Those who can't do
This semester I’m teaching an undergraduate intermediate fiction workshop and I’m trying to be more like a real teacher, writing things on the board and talking about “story threads” and planning assignments weeks in advance. In the hopes of being seen as more serious and scholarly I didn’t ask what anyone’s astrological sign was in the first class. Then I called a student by the wrong name and immediately said “Fuck, that’s like the worst thing I could have done,” and I could tell my credibility was reset at 0. Oh well. My goal is to get really comfortable teaching a handful of stories, so that I can repurpose this syllabus in the future. In general I am finally getting a sense of what works. Sometimes it feels great and other times I am overcome with the futility of these efforts. I don’t mean because writing short stories doesn’t matter in the grand scheme of things. I’m sure it matters just as much as any other kind of work that isn’t “solving climate change” or “finding a cure for childhood cancers.” I mean futility in the sense that it doesn’t get me any closer to having a career, as far as I can tell.

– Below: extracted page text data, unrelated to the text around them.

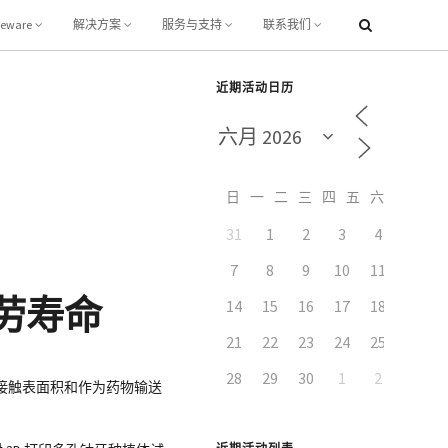
leware
解决方案
服务与支持
联系我们
近期活动日历
日
一
二
三
四
五
六
31
1
2
3
4
5
7
8
9
10
11
12
劳寿命
14
15
16
17
18
19
21
22
23
24
25
26
28
29
30
1
2
3
接触表面积和作为药物输送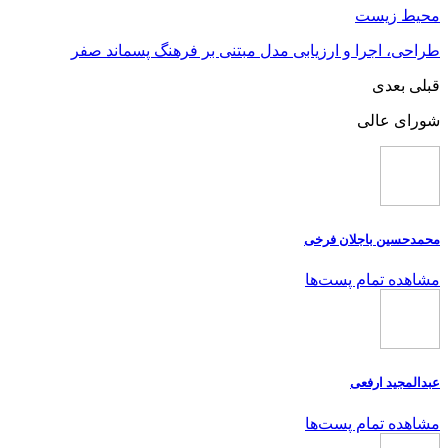
محیط زیست
طراحی، اجرا و ارزیابی مدل مبتنی بر فرهنگ پسماند صفر
قبلی
بعدی
شورای عالی
محمدحسین باجلان فرخی
مشاهده تمام پست‌ها
عبدالمجید ارفعی
مشاهده تمام پست‌ها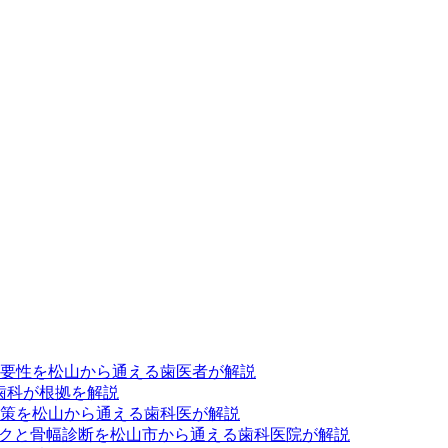
要性を松山から通える歯医者が解説
歯科が根拠を解説
策を松山から通える歯科医が解説
スクと骨幅診断を松山市から通える歯科医院が解説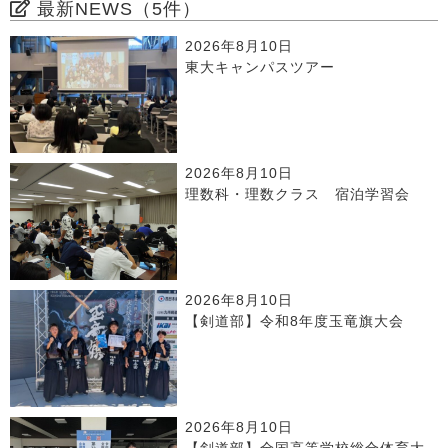
最新NEWS（5件）
2026年8月10日
東大キャンパスツアー
2026年8月10日
理数科・理数クラス 宿泊学習会
2026年8月10日
【剣道部】令和8年度玉竜旗大会
2026年8月10日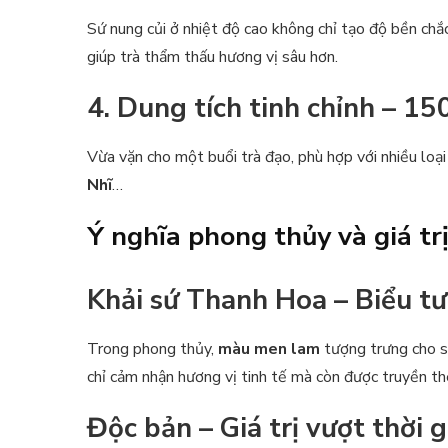
Sứ nung củi ở nhiệt độ cao không chỉ tạo độ bền ch
giúp trà thẩm thấu hương vị sâu hơn.
4. Dung tích tinh chỉnh – 1
Vừa vặn cho một buổi trà đạo, phù hợp với nhiều loại
Nhĩ
…
Ý nghĩa phong thủy và giá tr
Khải sứ Thanh Hoa – Biểu t
Trong phong thủy,
màu men lam
tượng trưng cho sự
chỉ cảm nhận hương vị tinh tế mà còn được truyền th
Độc bản – Giá trị vượt thời g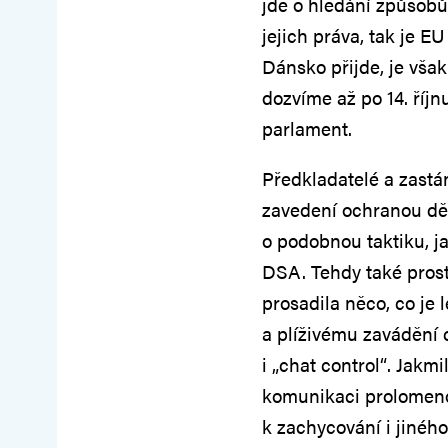
jde o hledání způsobů,
jejich práva, tak je E
Dánsko přijde, je vša
dozvíme až po 14. říj
parlament.
Předkladatelé a zastá
zavedení ochranou dět
o podobnou taktiku, j
DSA. Tehdy také prost
prosadila něco, co je
a plíživému zavádění 
i „chat control“. Jakm
komunikaci prolomeno,
k zachycování i jiné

It’s very unlikely that I will get a staff teaching job, because I haven’t spent the last 15 years making my C.V. that of a person who gets hired for a staff teaching job. Instead I spent the last 15 years doing all these weird dead end things, such as host an online cooking show and write hundreds of blog posts and thousands of fucking TWEETS and cofound a feminist ebook store/book club/publishing enterprise that even at one point had an app?? When all that time if I’d actually wanted to be a college writing professor, I should have been getting an MFA and submitting short stories to Zyzzyva. Apart from when I was an undergraduate myself, I have never written a short story.
(inaccurate bio, but sure, I’ll take it!)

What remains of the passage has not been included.